At last Mr. Baker had to tell the captain that James Wait was disturbing
the peace of the ship. "Knock discipline on the head--he will, Ough,"
grunted Mr. Baker. As a matter of fact, the starboard watch came as near
as possible to refusing duty, when ordered one morning by the boatswain
to wash out their forecastle. It appears Jimmy objected to a wet
floor--and that morning we were in a compassionate mood. We thought
the boatswain a brute, and, practically, told him so. Only Mr. Baker's
delicate tact prevented an all-fired row: he refused to take us
seriously. He came bustling forward, and called us many unpolite names
but in such a hearty and seamanlike manner that we began to feel ashamed
of ourselves. In truth, we thought him much too good a sailor to annoy
him willingly: and after all Jimmy might have been a fraud--probably
was! The forecastle got a clean up that morning; but in the afternoon
a sick-bay was fitted up in the deck-house. It was a nice little
cabin opening on deck, and with two berths.

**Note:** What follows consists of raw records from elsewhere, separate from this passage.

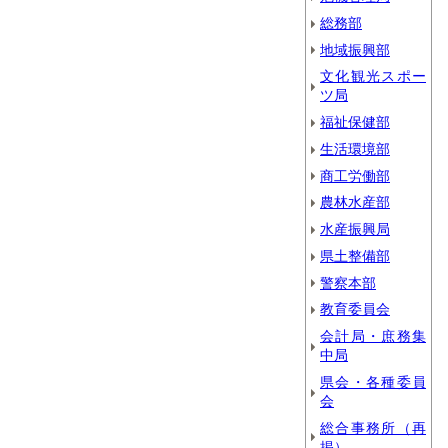
総務部
地域振興部
文化観光スポー
ツ局
福祉保健部
生活環境部
商工労働部
農林水産部
水産振興局
県土整備部
警察本部
教育委員会
会計局・庶務集
中局
県会・各種委員
会
総合事務所（再
掲）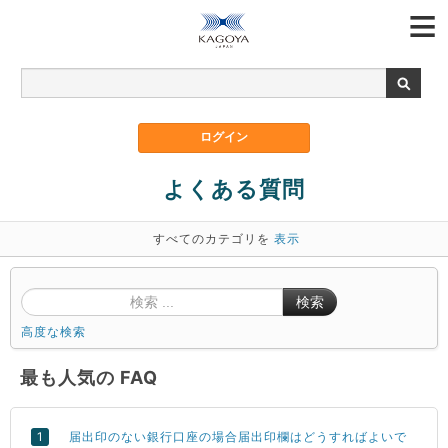
よくある質問
すべてのカテゴリを
表示
検索
高度な検索
最も人気の FAQ
届出印のない銀行口座の場合届出印欄はどうすればよいで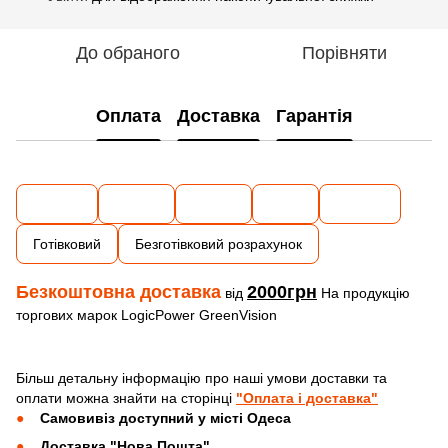
До обраного
Порівняти
Оплата
Доставка
Гарантія
Готівковий
Безготівковий розрахунок
Безкоштовна доставка
2000грн
від
На продукцію
торгових марок LogicPower GreenVision
Більш детальну інформацію про наші умови доставки та
оплати можна знайти на сторінці
"Оплата і доставка"
Самовивіз доступний у місті Одеса
Доставка "Нова Пошта"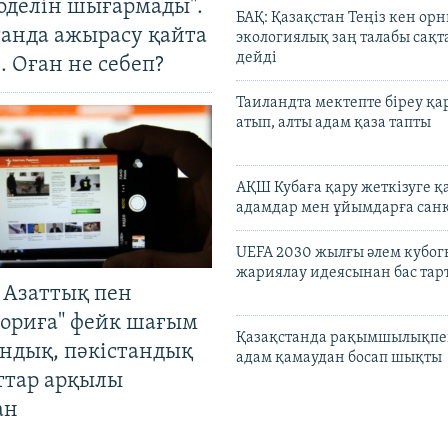
оделін шығармады".
БАҚ: Қазақстан Теңіз кен ор
танда ажырасу қайта
экологиялық заң талабы сақ
дейді
. Оған не себеп?
Таиландта мектепте біреу қа
атып, алты адам қаза тапты
АҚШ Кубаға қару жеткізуге қ
адамдар мен ұйымдарға сан
UEFA 2030 жылғы әлем кубог
жариялау идеясынан бас та
 Азаттық пен
ориға" фейк шағым
Қазақстанда рақымшылықпен
андық, пәкістандық
адам қамаудан босап шықты
ттар арқылы
ан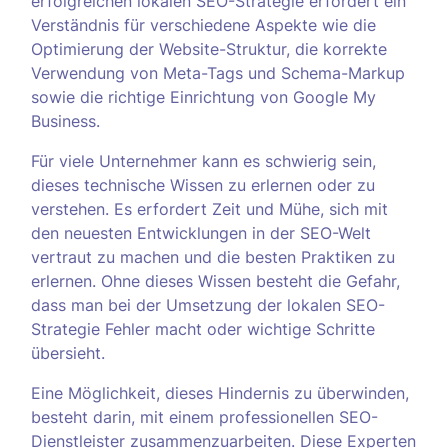
erfolgreichen lokalen SEO-Strategie erfordert ein
Verständnis für verschiedene Aspekte wie die
Optimierung der Website-Struktur, die korrekte
Verwendung von Meta-Tags und Schema-Markup
sowie die richtige Einrichtung von Google My
Business.
Für viele Unternehmer kann es schwierig sein,
dieses technische Wissen zu erlernen oder zu
verstehen. Es erfordert Zeit und Mühe, sich mit
den neuesten Entwicklungen in der SEO-Welt
vertraut zu machen und die besten Praktiken zu
erlernen. Ohne dieses Wissen besteht die Gefahr,
dass man bei der Umsetzung der lokalen SEO-
Strategie Fehler macht oder wichtige Schritte
übersieht.
Eine Möglichkeit, dieses Hindernis zu überwinden,
besteht darin, mit einem professionellen SEO-
Dienstleister zusammenzuarbeiten. Diese Experten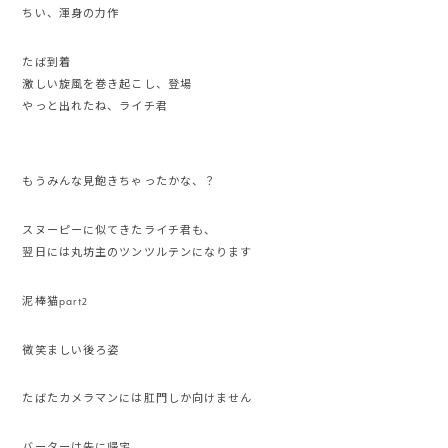
ちい、渾身の力作
たば到着
激しい旋風を巻き起こし、登場
やっと出れたね、ライチ君
もうみんな見飽きちゃったかな、？
スヌーピーに似てきたライチ君も、
翌日には丸坊主のツンツルテンになります
泥棒猫part2
微笑ましい後ろ姿
たばたカメラマンには肛門しか向けません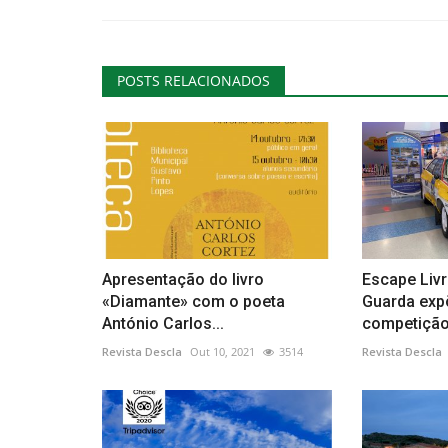
POSTS RELACIONADOS
Apresentação do livro
Escape Livr
«Diamante» com o poeta
Guarda exp
António Carlos...
competiçã
Revista Descla
Out 10, 2021
3514
Revista Descla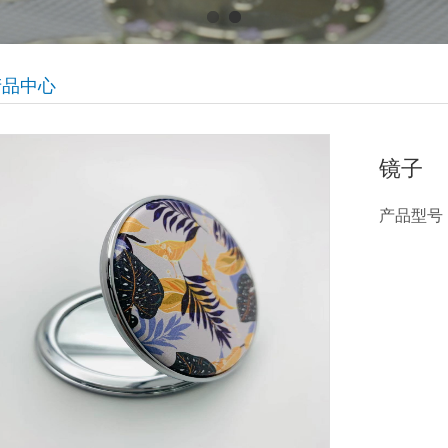
产品中心
镜子
产品型号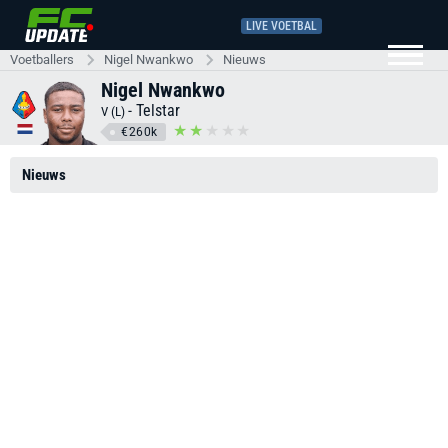
LIVE VOETBAL
Voetballers
Nigel Nwankwo
Nieuws
Nigel Nwankwo
-
Telstar
V (L)
€260k
Nieuws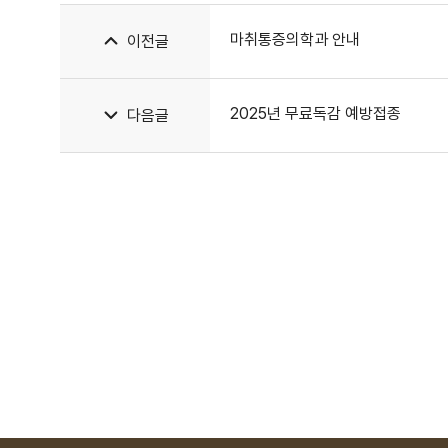
마취통증의학과 안내
이전글
2025년 무료독감 예방접종
다음글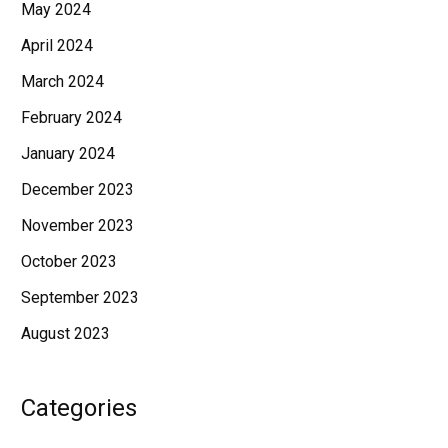
May 2024
April 2024
March 2024
February 2024
January 2024
December 2023
November 2023
October 2023
September 2023
August 2023
Categories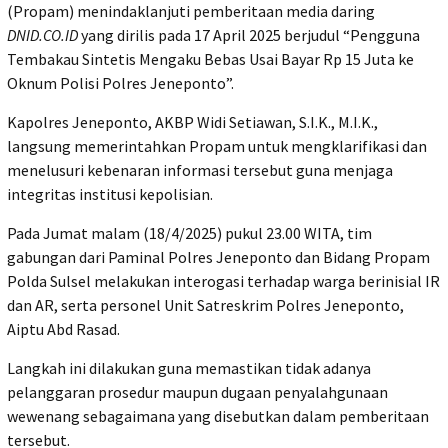
(Propam) menindaklanjuti pemberitaan media daring
DNID.CO.ID
yang dirilis pada 17 April 2025 berjudul “Pengguna
Tembakau Sintetis Mengaku Bebas Usai Bayar Rp 15 Juta ke
Oknum Polisi Polres Jeneponto”.
Kapolres Jeneponto, AKBP Widi Setiawan, S.I.K., M.I.K.,
langsung memerintahkan Propam untuk mengklarifikasi dan
menelusuri kebenaran informasi tersebut guna menjaga
integritas institusi kepolisian.
Pada Jumat malam (18/4/2025) pukul 23.00 WITA, tim
gabungan dari Paminal Polres Jeneponto dan Bidang Propam
Polda Sulsel melakukan interogasi terhadap warga berinisial IR
dan AR, serta personel Unit Satreskrim Polres Jeneponto,
Aiptu Abd Rasad.
Langkah ini dilakukan guna memastikan tidak adanya
pelanggaran prosedur maupun dugaan penyalahgunaan
wewenang sebagaimana yang disebutkan dalam pemberitaan
tersebut.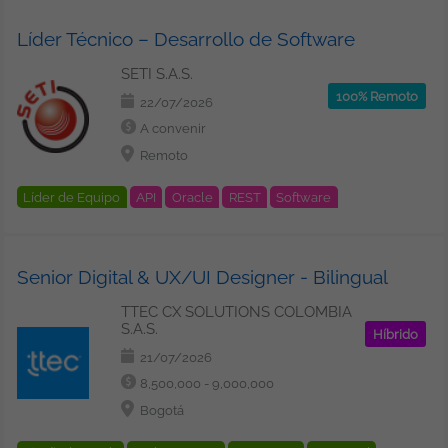
Virtualización
Kubernetes
Líder Técnico – Desarrollo de Software
SETI S.A.S.
100% Remoto
22/07/2026
A convenir
Remoto
Líder de Equipo
API
Oracle
REST
Software
Cloud
Oracle
Redes
SOAP
Seguridad
Bigdata
Kafka
Senior Digital & UX/UI Designer - Bilingual
TTEC CX SOLUTIONS COLOMBIA
S.A.S.
Híbrido
21/07/2026
8,500,000 - 9,000,000
Bogotá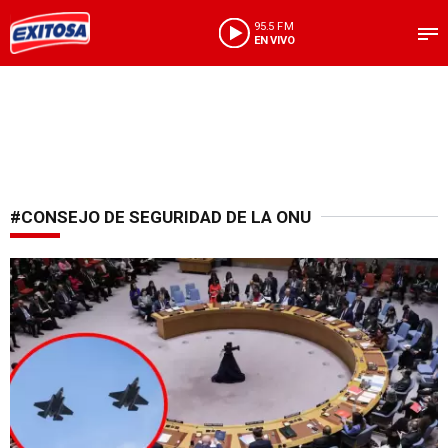
95.5 FM
EN VIVO
#CONSEJO DE SEGURIDAD DE LA ONU
Por maniobras provocadoras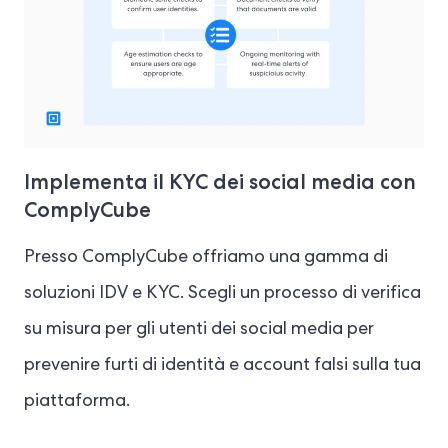
Implementa il KYC dei social media con
ComplyCube
Presso ComplyCube offriamo una gamma di
soluzioni IDV e KYC. Scegli un processo di verifica
su misura per gli utenti dei social media per
prevenire furti di identità e account falsi sulla tua
piattaforma.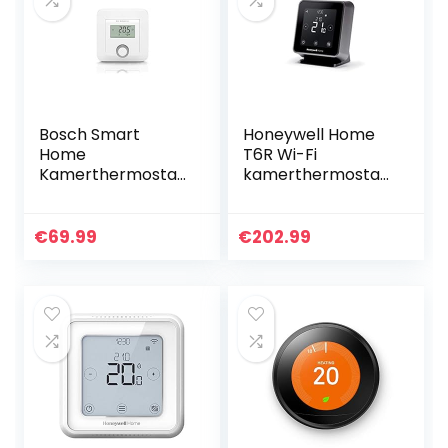
Bosch Smart
Honeywell Home
Home
T6R Wi-Fi
Kamerthermostaa
kamerthermostaa
t (2x AAA-batterij,
t met tafelhouder,
voor
voeding en
radiatorthermosta
draadloze
€
69.99
€
202.99
ten, inclusief
ontvangerbox,
weergave van
zwart,
luchtvochtigheid…
Y6R910RW8021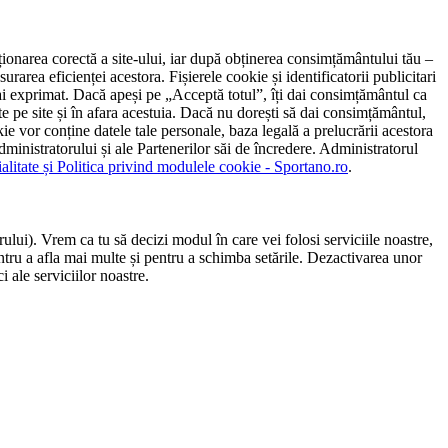
ncționarea corectă a site-ului, iar după obținerea consimțământului tău –
rarea eficienței acestora. Fișierele cookie și identificatorii publicitari
 l-ai exprimat. Dacă apeși pe „Acceptă totul”, îți dai consimțământul ca
 pe site și în afara acestuia. Dacă nu dorești să dai consimțământul,
ie vor conține datele tale personale, baza legală a prelucrării acestora
 administratorului și ale Partenerilor săi de încredere. Administratorul
ialitate și Politica privind modulele cookie - Sportano.ro
.
ului). Vrem ca tu să decizi modul în care vei folosi serviciile noastre,
entru a afla mai multe și pentru a schimba setările. Dezactivarea unor
 ale serviciilor noastre.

Jimmy's belongings were
transported there, and then--notwithstanding his protests--Jimmy
himself. He said he couldn't walk. Four men carried him on a blanket. He
complained that he would have to die there alone, like a dog. We grieved
for him, and were delighted to have him removed from the forecastle. We
attended him as before. The galley was next door, and the cook looked in
many times a day. Wait became a little more cheerful. Knowles affirmed
having heard him laugh to himself in peals one day. Others had seen him
walking about on deck at night. His little place, with the door ajar
on a long hook, was always full of tobacco smoke. We spoke through the
crack cheerfully, sometimes abusively, as we passed by, intent on our
work. He fascinated us. He would never let doubt die. He overshadowed
the ship. Invulnerable in his promise of speedy corruption he trampled
on our self-respect, he demonstrated to us daily our want of moral
courage; he tainted our lives. Had we been a miserable gang of wretched
immortals, unhallowed alike by hope and fear, he could not have lorded
it over us with a more pitiless assertion of his sublime privilege.